There was an increase in the number of pupils who passed mathematics from 53.6% in 2020 to 57.6% in 2021, and the majority of those who sat for new technical subjects also passed, a move praised by the department of basic education.
This was revealed by basic education director-general DG Mathanzima Mweli on Thursday when he presented his technical report.
“There was no upward adjustments. It was just raw marks from the script of our young people,” Mweli said.
A total of 13,403 pupils sat to write technical mathematics and a 60.1% pass was achieved. Technical science had 14,642 `pupils who achieved a 87.1% pass.
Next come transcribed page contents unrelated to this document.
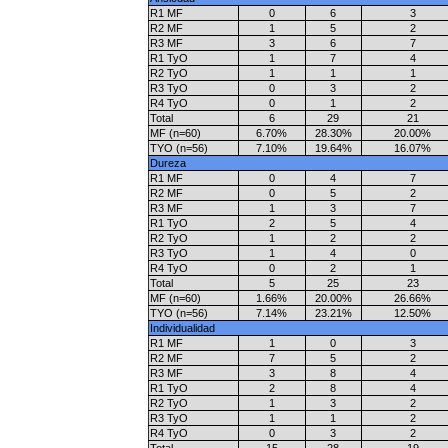
R1 MF
0
6
3
R2 MF
1
5
2
R3 MF
3
6
7
R1 TyO
1
7
4
R2 TyO
1
1
1
R3 TyO
0
3
2
R4 TyO
0
1
2
Total
6
29
21
MF (n=60)
6.70%
28.30%
20.00%
TYO (n=56)
7.10%
19.64%
16.07%
Dureza
R1 MF
0
4
7
R2 MF
0
5
2
R3 MF
1
3
7
R1 TyO
2
5
4
R2 TyO
1
2
2
R3 TyO
1
4
0
R4 TyO
0
2
1
Total
5
25
23
MF (n=60)
1.66%
20.00%
26.66%
TYO (n=56)
7.14%
23.21%
12.50%
Individualidad
R1 MF
1
0
3
R2 MF
7
5
2
R3 MF
3
8
4
R1 TyO
2
8
4
R2 TyO
1
3
2
R3 TyO
1
1
2
R4 TyO
0
3
2
Total
15
28
19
The 4,474 pupils who sat for the civil technology (construction) raked in the highest pass of 98.5%. while the 2,366 pupils who wrote civil technology (woodwork) attained a 97% pass.
“This is the area where we need to focus more as a country... if we want to compete with Germany, Asian Tigers, this is the area. We really need to take this message to our parents and the general public that it has to be cool for our young people to enrol in technical subjects,” said Mweli.
The report revealed that the total number of distinctions dropped from 4.3% to 4.2%. There was a fall in the number of distinctions in the Free State, Limpopo, Mpumalanga, North West, Northern Cape and an improvement in the Western Cape.
“This class had their vacation shortened to allow for more time for teaching and learning. Half yearly exams, quarterly exams were cancelled to give way to teaching and learning... They went through a trimmed curriculum.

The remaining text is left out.